[Saved entries]
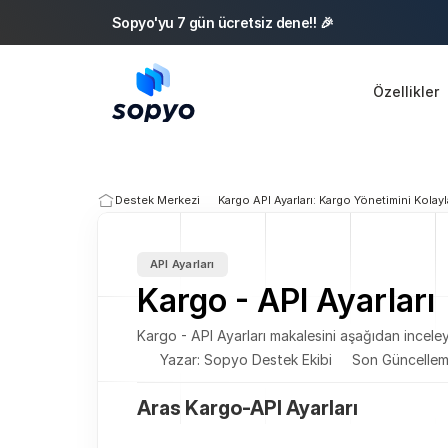
Sopyo'yu 7 gün ücretsiz dene!! 🎉 
Özellikler
Destek Merkezi
Kargo API Ayarları: Kargo Yönetimini Kolayl
API Ayarları
Kargo - API Ayarları
Kargo - API Ayarları makalesini aşağıdan inceleye
Yazar: Sopyo Destek Ekibi
Son Güncellem
Aras Kargo-API Ayarları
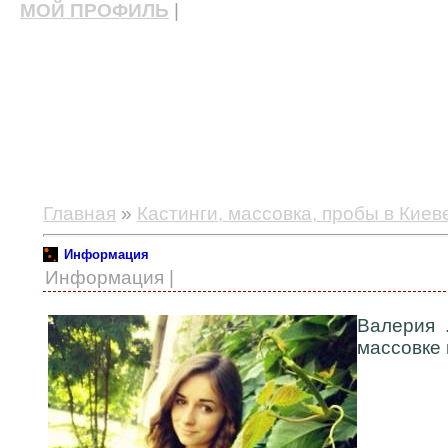
МОЙ ПРОФИЛЬ
|
актерские курсы, школа актерского мастерства
Главная
»
Кастинги, массовка, пробы в Киев
Информация
Информация |
Валерия 
массовке и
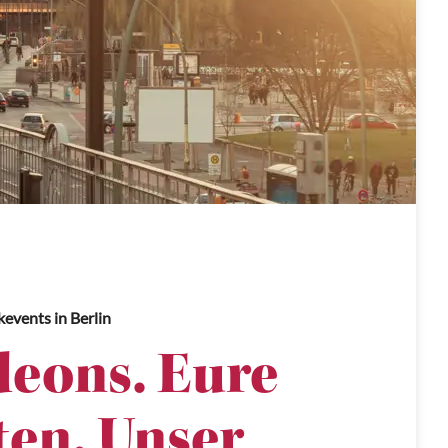
kevents
in Berlin
eons. Eure
en. Unser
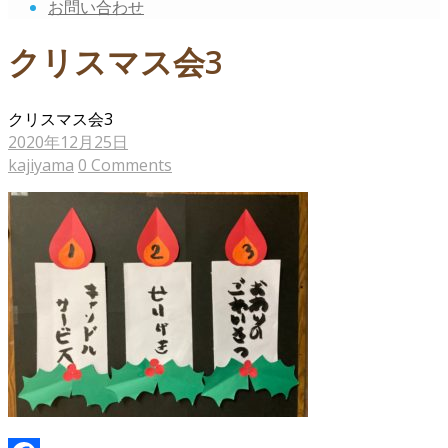
お問い合わせ
クリスマス会3
クリスマス会3
2020年12月25日
kajiyama
0 Comments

> _Task statement_: Which lines of the data hold the string "Sopyo"? Return each of them.

> _Response to the exercise_:
Sopyo'yu 7 gün ücretsiz dene!! 🎉 
Yazar: Sopyo Destek Ekibi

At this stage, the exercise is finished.